### Transcribed page contents
[Start of Attachment]

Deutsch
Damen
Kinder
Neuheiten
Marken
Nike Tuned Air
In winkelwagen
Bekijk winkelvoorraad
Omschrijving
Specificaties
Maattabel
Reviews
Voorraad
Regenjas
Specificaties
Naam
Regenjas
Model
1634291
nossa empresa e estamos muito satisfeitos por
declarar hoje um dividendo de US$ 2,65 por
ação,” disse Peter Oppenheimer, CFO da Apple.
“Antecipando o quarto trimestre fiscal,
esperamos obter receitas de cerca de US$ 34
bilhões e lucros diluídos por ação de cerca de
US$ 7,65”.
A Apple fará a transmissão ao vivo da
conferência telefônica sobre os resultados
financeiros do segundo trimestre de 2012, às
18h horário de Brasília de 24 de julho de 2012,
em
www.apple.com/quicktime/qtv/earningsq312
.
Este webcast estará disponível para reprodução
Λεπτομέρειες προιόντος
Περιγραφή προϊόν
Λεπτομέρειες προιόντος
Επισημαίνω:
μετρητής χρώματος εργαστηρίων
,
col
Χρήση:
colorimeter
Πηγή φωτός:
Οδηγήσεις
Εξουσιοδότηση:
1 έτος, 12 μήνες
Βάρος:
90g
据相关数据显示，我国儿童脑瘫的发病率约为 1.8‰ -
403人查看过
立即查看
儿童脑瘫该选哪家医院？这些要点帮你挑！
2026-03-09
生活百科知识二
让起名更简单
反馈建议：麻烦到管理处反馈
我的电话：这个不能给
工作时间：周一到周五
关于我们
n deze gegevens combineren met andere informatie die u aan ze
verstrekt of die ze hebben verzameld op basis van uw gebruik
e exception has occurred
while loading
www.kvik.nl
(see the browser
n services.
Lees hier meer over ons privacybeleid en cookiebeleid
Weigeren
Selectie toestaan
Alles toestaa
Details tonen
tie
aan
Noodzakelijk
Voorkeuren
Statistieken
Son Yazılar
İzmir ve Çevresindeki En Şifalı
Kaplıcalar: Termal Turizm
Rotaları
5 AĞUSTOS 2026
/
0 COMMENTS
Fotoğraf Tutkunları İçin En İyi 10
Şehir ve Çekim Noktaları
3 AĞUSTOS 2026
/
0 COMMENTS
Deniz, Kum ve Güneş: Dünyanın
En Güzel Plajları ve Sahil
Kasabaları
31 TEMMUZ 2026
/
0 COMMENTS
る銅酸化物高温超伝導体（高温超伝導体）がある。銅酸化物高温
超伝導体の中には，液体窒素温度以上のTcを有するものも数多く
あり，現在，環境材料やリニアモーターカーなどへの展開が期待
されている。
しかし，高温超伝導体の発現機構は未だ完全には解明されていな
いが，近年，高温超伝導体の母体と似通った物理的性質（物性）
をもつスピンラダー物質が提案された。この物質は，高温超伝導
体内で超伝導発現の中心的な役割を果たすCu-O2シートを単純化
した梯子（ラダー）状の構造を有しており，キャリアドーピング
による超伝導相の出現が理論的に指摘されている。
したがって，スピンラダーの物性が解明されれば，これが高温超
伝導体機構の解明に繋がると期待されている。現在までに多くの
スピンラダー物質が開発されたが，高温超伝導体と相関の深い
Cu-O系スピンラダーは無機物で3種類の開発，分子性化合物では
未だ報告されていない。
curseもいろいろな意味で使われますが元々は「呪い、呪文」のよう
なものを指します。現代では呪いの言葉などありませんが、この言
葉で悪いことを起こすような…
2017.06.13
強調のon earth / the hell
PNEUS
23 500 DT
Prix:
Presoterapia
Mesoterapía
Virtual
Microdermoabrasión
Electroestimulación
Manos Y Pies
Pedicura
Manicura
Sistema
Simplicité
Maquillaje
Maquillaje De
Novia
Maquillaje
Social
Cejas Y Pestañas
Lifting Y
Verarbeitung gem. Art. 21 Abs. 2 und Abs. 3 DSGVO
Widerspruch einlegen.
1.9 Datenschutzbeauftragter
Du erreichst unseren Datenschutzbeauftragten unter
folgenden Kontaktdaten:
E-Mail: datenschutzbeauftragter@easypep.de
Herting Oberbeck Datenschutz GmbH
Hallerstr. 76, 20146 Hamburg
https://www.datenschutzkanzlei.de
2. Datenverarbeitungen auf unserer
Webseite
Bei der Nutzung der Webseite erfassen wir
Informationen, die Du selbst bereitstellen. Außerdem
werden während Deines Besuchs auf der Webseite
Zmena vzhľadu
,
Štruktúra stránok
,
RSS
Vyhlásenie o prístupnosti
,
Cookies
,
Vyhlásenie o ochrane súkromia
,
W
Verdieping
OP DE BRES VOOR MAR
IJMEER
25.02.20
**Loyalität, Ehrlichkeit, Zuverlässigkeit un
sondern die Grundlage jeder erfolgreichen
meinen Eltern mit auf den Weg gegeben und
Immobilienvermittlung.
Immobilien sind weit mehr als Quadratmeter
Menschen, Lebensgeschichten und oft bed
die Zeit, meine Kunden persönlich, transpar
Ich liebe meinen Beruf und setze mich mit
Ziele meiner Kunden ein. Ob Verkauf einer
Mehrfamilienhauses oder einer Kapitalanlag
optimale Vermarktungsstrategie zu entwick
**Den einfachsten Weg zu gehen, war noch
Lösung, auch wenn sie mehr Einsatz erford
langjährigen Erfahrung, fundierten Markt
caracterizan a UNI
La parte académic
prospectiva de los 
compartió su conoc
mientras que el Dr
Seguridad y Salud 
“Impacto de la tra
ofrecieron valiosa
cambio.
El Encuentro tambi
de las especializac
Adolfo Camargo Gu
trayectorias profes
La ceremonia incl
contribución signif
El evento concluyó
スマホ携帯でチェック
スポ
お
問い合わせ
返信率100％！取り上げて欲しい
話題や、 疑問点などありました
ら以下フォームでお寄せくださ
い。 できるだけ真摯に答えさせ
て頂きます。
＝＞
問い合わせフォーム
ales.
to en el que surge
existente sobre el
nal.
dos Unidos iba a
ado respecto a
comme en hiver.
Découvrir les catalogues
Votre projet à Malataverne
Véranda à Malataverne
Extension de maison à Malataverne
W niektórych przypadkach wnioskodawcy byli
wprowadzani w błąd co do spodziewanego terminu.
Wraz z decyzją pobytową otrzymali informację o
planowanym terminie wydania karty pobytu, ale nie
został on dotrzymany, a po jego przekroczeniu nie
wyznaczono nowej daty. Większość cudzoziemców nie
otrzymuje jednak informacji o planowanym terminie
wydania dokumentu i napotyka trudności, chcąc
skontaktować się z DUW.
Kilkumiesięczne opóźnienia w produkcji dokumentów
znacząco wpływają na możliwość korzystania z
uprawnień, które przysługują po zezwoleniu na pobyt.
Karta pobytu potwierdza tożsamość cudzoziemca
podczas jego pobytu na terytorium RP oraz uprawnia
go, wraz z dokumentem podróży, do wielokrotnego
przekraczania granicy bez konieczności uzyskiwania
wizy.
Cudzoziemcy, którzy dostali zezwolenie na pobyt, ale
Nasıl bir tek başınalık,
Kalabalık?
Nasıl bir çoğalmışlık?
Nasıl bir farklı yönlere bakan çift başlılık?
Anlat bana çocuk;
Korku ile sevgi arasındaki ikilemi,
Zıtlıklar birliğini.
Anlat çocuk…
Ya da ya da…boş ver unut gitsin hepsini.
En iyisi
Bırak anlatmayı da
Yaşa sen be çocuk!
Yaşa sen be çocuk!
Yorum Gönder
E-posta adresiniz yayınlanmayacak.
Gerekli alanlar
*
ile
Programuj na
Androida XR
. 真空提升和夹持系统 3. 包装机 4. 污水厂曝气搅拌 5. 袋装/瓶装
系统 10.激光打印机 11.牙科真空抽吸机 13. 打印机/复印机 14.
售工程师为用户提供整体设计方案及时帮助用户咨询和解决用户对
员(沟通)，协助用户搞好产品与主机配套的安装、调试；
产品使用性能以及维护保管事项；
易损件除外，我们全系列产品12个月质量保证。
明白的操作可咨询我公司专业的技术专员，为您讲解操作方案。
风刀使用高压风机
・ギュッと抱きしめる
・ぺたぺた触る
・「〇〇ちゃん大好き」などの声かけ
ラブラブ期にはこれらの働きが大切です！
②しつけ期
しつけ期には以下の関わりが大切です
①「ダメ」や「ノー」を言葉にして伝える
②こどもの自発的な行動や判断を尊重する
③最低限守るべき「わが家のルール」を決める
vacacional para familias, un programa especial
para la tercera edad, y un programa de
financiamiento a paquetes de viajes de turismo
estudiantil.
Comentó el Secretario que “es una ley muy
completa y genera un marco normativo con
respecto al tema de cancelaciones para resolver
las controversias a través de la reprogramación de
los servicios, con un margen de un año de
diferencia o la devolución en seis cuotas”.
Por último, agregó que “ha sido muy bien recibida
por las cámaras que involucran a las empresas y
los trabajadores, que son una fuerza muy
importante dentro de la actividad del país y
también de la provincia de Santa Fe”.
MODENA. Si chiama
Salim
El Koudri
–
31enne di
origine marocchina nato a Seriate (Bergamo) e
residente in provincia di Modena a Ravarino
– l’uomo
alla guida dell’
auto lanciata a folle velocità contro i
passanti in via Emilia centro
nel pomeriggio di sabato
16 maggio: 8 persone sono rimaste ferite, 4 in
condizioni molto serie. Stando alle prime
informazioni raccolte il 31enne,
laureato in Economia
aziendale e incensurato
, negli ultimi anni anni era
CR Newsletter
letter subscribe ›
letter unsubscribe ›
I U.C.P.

[End of Attachment]

Extract exactly and only the lines above from the line containing "Vyhlásenie o prístupnosti" through the line containing "dos Unidos iba a", both end lines included.

### Response area
Vyhlásenie o prístupnosti
,
Cookies
,
Vyhlásenie o ochrane súkromia
,
W
Verdieping
OP DE BRES VOOR MAR
IJMEER
25.02.20
**Loyalität, Ehrlichkeit, Zuverlässigkeit un
sondern die Grundlage jeder erfolgreichen
meinen Eltern mit auf den Weg gegeben und
Immobilienvermittlung.
Immobilien sind weit mehr als Quadratmeter
Menschen, Lebensgeschichten und oft bed
die Zeit, meine Kunden persönlich, transpar
Ich liebe meinen Beruf und setze mich mit
Ziele meiner Kunden ein. Ob Verkauf einer
Mehrfamilienhauses oder einer Kapitalanlag
optimale Vermarktungsstrategie zu entwick
**Den einfachsten Weg zu gehen, war noch
Lösung, auch wenn sie mehr Einsatz erford
langjährigen Erfahrung, fundierten Markt
caracterizan a UNI
La parte académic
prospectiva de los 
compartió su conoc
mientras que el Dr
Seguridad y Salud 
“Impacto de la tra
ofrecieron valiosa
cambio.
El Encuentro tambi
de las especializac
Adolfo Camargo Gu
trayectorias profes
La ceremonia incl
contribución signif
El evento concluyó
スマホ携帯でチェック
スポ
お
問い合わせ
返信率100％！取り上げて欲しい
話題や、 疑問点などありました
ら以下フォームでお寄せくださ
い。 できるだけ真摯に答えさせ
て頂きます。
＝＞
問い合わせフォーム
ales.
to en el que surge
existente sobre el
nal.
dos Unidos iba a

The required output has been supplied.